Results: The CL group had a higher mean percentage of FFM, and a mean FM significantly less, relative to controls (p < 0.001). The average absolute REE was significantly lower in the CL group (1,106.55 ± 240.72 kcal) than the control group (1,353.33 ± 270.01 kcal/dia) (p < 0.01). However, the REE adjusted for FFM showed a mean significantly greater in the CL group (41.39 ± 2.26 kcal/kg FFM) (Mean confidence interval (CI) 95 %: 40.33-42.45) than the controls (37.37 ± 3.06 kcal/kg FFM) (Mean CI 95 %: 35.93-38.81) (p < 0.001).

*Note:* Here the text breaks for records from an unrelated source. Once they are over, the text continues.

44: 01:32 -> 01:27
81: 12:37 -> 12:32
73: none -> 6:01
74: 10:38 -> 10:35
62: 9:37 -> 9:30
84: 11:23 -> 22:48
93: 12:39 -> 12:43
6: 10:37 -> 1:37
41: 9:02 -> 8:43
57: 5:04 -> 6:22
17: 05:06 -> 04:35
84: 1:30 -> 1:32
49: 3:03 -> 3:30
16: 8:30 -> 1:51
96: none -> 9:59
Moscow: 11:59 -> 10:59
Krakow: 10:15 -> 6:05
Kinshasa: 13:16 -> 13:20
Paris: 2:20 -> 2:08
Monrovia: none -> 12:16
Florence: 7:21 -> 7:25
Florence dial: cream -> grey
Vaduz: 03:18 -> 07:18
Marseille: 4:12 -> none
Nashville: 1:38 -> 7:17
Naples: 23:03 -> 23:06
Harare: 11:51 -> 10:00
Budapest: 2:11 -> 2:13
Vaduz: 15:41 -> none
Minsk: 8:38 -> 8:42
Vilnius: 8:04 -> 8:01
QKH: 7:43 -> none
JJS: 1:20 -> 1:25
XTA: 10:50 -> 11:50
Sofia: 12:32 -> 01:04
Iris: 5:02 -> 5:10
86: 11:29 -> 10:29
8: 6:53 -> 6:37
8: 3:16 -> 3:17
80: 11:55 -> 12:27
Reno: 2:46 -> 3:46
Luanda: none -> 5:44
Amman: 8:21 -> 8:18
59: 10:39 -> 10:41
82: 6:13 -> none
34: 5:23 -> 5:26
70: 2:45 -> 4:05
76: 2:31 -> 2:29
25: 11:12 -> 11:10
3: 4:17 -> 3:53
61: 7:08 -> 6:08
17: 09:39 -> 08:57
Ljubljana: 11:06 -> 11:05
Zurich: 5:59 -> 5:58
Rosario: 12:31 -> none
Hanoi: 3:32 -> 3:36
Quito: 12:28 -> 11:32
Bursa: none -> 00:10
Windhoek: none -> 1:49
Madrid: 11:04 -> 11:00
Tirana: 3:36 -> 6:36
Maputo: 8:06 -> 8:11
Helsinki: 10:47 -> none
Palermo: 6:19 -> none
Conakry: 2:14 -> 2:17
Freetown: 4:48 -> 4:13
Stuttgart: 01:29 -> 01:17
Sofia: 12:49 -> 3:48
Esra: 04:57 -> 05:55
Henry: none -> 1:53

Finally, in the family study, the mean BMI of fathers of CL group was significantly lower (p < 0.01), but there were not any differences in the mean BMI of mothers. Among parents with BMI known, 8 of 35 parents of CL group had an BMI lower 18.5, and only 2 of 36 parents in the control group (p < 0.05).
Conclusions: This increased energy expenditure-to-FFM ratio differentiates between CL and controls. These metabolic differences are probably genetically determined.

Key words: Resting energy expenditure. Fat-free mass. Constitutional leanness. Children. Teenagers.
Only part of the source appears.